The law also requires the U.S. Department of Defense (DOD) to standardize policies for transferring victims away from accused military personnel.

U.S. Representative Jackie Rosen (D-NV) introduced the changes as an amendment that was added to the final law after former U.S. airman Devin Kelley shot 26 people at a church in Sutherland Springs, Texas, in 2017.

Kelley was previously convicted of assaulting his wife and child while serving in the military, but authorities were not notified of his conviction—which would have prevented him from purchasing the guns he used in the mass shooting.

"Congress has a responsibility to keep guns out of the hands of people who shouldn't have them and take meaningful action to prevent the senseless gun violence that has claimed so many innocent lives," Rosen said in a statement.

Also included in the act are changes to how the United States handles cyberattacks. For instance, the act authorizes parts of the DOD to respond to cyberattacks by China, Iran, North Korea, and Russia with a proportional response to disrupt, defeat, and deter future attacks.

The act also directs the DOD to create a plan to researchthe potential regulation of artificial intelligence. A portion of the act creates a National Security Commission on Artificial Intelligence for two years to review the full range of national security issues related to artificial intelligence and machine learning.​

Elsewhere in the Courts

 Ransomware. Former Microsoft employee Raymond Odigie Uadiale, 41, was sentenced to 18 months in prison for conspiring to commit money laundering in connection with spreading ransomware.
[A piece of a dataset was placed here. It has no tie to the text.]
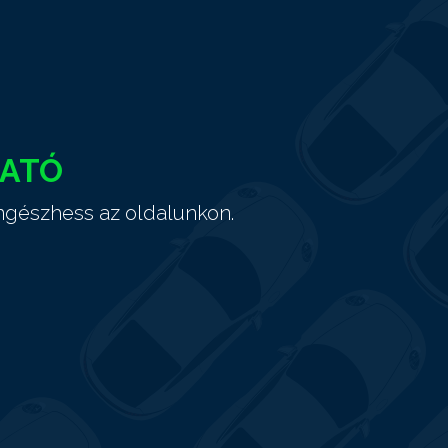
HATÓ
ngészhess az oldalunkon.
Uadiale pleaded guilty to the charge, admitting that he helped "cash out" payments of victims whose computers were infected with ransomware.
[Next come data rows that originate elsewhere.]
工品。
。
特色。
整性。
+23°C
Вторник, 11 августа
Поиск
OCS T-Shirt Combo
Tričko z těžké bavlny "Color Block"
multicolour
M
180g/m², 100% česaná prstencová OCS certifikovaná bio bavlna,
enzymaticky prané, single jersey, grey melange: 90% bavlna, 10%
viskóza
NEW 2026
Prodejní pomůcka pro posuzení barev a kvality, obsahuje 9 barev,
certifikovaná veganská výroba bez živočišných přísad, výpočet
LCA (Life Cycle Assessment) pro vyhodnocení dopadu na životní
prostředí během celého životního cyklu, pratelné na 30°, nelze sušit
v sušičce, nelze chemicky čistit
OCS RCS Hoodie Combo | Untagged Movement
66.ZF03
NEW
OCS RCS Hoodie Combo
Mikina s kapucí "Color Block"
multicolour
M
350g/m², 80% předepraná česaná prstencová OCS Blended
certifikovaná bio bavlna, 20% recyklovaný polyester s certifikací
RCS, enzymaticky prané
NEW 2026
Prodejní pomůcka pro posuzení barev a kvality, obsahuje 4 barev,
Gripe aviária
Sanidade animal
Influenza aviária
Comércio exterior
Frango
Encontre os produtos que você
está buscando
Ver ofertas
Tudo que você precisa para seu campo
     "By cashing out and then laundering victim payments, Raymond Uadiale played an essential role in an international criminal operation that victimized unsuspecting Americans by infecting their computers with malicious ransomware," said U.S. Assistant Attorney General Brian A. Benczkowski in a statement. (U.S. v. Uadiale, U.S. District Court for the District of Washington, No. 2:18-mj-00149; 2018).

Discrimination. The City of Jacksonville, Florida, will pay $4.9 million to settle an employment discrimination lawsuit brought by the U.S. Department of Justice (DOJ). Jacksonville's Fire and Rescue Department allegedly violated Title VII of the U.S. Civil Rights Act of 1964 by failing to promote applicants based on their race. Under the settlement, Jacksonville will develop new promotional examinations for the selection of certain positions within the department and offer settlement promotions to qualified African Americans. (U.S. v. City of Jacksonville, Smith v. City of Jacksonville, EEOC v. Jacksonville; U.S. District Court for the Middle District of Florida Jacksonville Division, No. 3:12-cv-00451-TJC-MCR, 2018)

Retaliation. Murphy Oil USA, Inc., will pay a former store manager $100,000 to settle a disability discrimination and retaliation lawsuit brought by the U.S. Equal Employment Opportunity Commission (EEOC). The EEOC charged that Murphy violated work restrictions placed by the manager's physician, who was treating him for a back impairment. The EEOC also claimed that Murphy fired the manager in retaliation for complaining to management about failing to accommodate his medical restrictions—a violation of the Americans with Disabilities Act. (EEOC v. Murphy Oil USA, Inc., U.S. District Court for the Western District of Texas, Del Rio Division, No. 2:16-CV-00048-AM-CW, 2018).